Advice on system optimization needed.

Message boards : Number crunching : Advice on system optimization needed.
Message board moderation

To post messages, you must log in.

Previous · 1 · 2 · 3 · 4 · 5 · 6 · Next

AuthorMessage
Profile ML1
Volunteer moderator
Volunteer tester

Send message
Joined: 25 Nov 01
Posts: 20147
Credit: 7,508,002
RAC: 20
United Kingdom
Message 2008642 - Posted: 21 Aug 2019, 16:31:47 UTC - in response to Message 2008580.  

I have been playing around with both methods of providing cpu support to gpus today on the 7.16.1 client. All I can say is that if you have a Intel processor either method works and everything runs fine. If on the other hand you have a AMD processor, you will still be cussing the brain-dead Linux AMD cpu thread scheduler and looking for compromises.

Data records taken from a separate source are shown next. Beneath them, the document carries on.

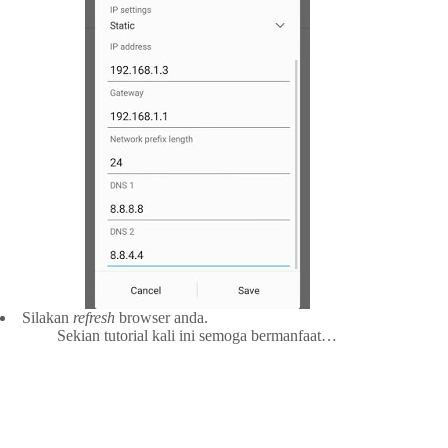
Silakan
refresh
browser anda.
Sekian tutorial kali ini semoga bermanfaat…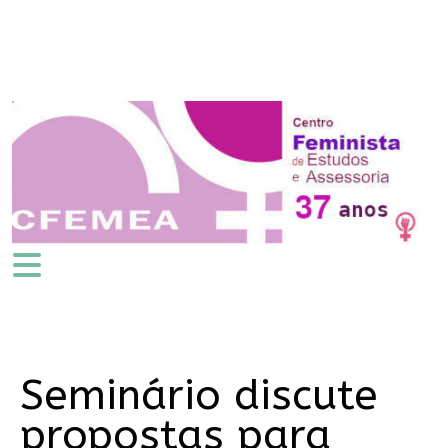
Seminário discute
propostas para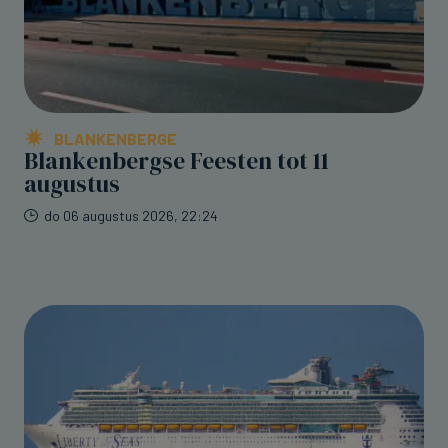
BLANKENBERGE
Blankenbergse Feesten tot 11
augustus
do 06 augustus 2026, 22:24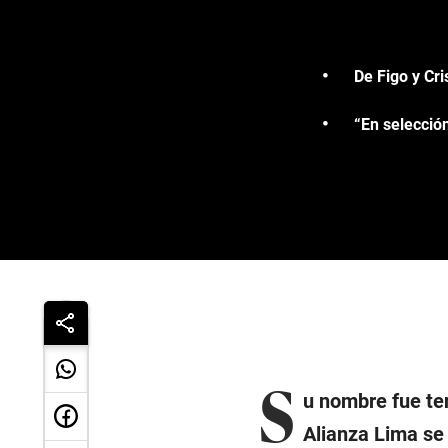
De Figo y Cri
“En selección
S
u nombre fue te
Alianza Lima se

Neither way works the way it should. It would be best to set cpu usage to 100% but you will end up with overcommitted cpu threads. And trying to use a max concurrent breaks things entirely. So the only option is to use cpu% to reduce the number of cpu cores used. But the thread scheduler can't keep the task on the same thread and constantly moves it around. And you end up with both an overcommitted cpu and poor cpu_time/run_time tracking to boot. ...

That's rather odd and unexpected. Linux has long been known to be very good for its CPU scheduling, especially so for being sympathetic to both Intel and AMD (and others) and for being NUMA aware.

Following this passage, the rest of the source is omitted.